Depuis la première loi formation de 1971 la France a pratiqué le saupoudrage dans la formation des adultes
Ayant tout misé sur son école et l'éducation initiale (tout se jouant avant 20 ans) la France n'a jamais pris la mesure de ce qu'impliquait une "formation tout au long de la vie" (qui était pourtant l'intitulé d'une loi en 2004) : une autre répartition des dépenses éducatives du pays privilégiant les pratiques professionnelles, la formation en situation de travail, l'apprentissage permanent, l'entremêlement de la théorie et de la pratique professionnelle, la mise en avant du travail manuel, l'insertion de l'école dans le monde des entreprises...
Les faux semblants d'une formation élitiste et incapable de se généraliser aurait pu perdurer quelques années encore sans la crise du Covid-19
Quand peu après l'examen de la loi formation de 2018 le numéro 2 du ministère du travail déclara que le Compte Personnel de formation (CPF) visait au maximum (et d'ici 2022) à former 3 ou 4 % des salariés on comprenait que la réforme n'avait en fait ni les moyens ni même l'ambition de réhausser le niveau éducatif des travailleurs (tout au plus de former un peu plus de chômeurs et d'apprentis). La crise sanitaire (et désormais économique) de mars 2020 change totalement la donne : des millions de travailleurs vont être soutenus financièrement par l'Etat pendant 1 an ou 1 an 1/2 (jusqu'à fin 2021). Ces travailleurs ne pourront être mis sous cloche, les entreprises perfusées financièrement sans qu'une réelle et forte montée en compétences (notamment des 5 à 6 millions de travailleurs non qualifiés) soit rapidement mise en œuvre.
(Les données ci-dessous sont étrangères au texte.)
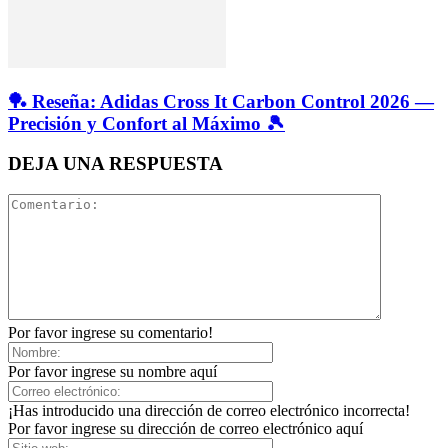
🏓 Reseña: Adidas Cross It Carbon Control 2026 —
Precisión y Confort al Máximo 🎾
DEJA UNA RESPUESTA
Por favor ingrese su comentario!
Por favor ingrese su nombre aquí
¡Has introducido una dirección de correo electrónico incorrecta!
Por favor ingrese su dirección de correo electrónico aquí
1) L'Etat doit tenir ses promesses financières : l'Etat (qui était le seul aux commandes pour la loi formation de 2018) a promis 500 € chaque année à 20 millions de travailleurs. Cela représente 10 milliards d'€ pour l'année 2019 et autant pour l'année 2020. Ces 20 milliards doivent être exemptés de TVA et accessibles dès la rentrée de septembre, à la disposition du monde du travail (entreprises ET salariés) pour développer les compétences et l'employabilité.
2) Les entreprises doivent jouer le jeu et former tous leurs salariés. Les services RH et formation doivent être mobilisés pour la formation de tous. Un ratio très simple pourrait être adopté : pour chaque euro dépensé par l'Etat en formation les entreprises abondent d'un montant équivalent. Si elles ne le font pas elles doivent prouver avant le 31/12/20 qu'elles ont formé au moins 100 heures chaque salarié.
3) Les salariés doivent mettre à profit le temps non travaillé (temps libre ou temps de chômage partiel) pour se remettre à niveau à raison d'au moins 100 h par an pour les moins qualifiés (10 % du temps travaillé). Le temps non travaillé doit aussi être consacré à la formation, les travailleurs en ont besoin.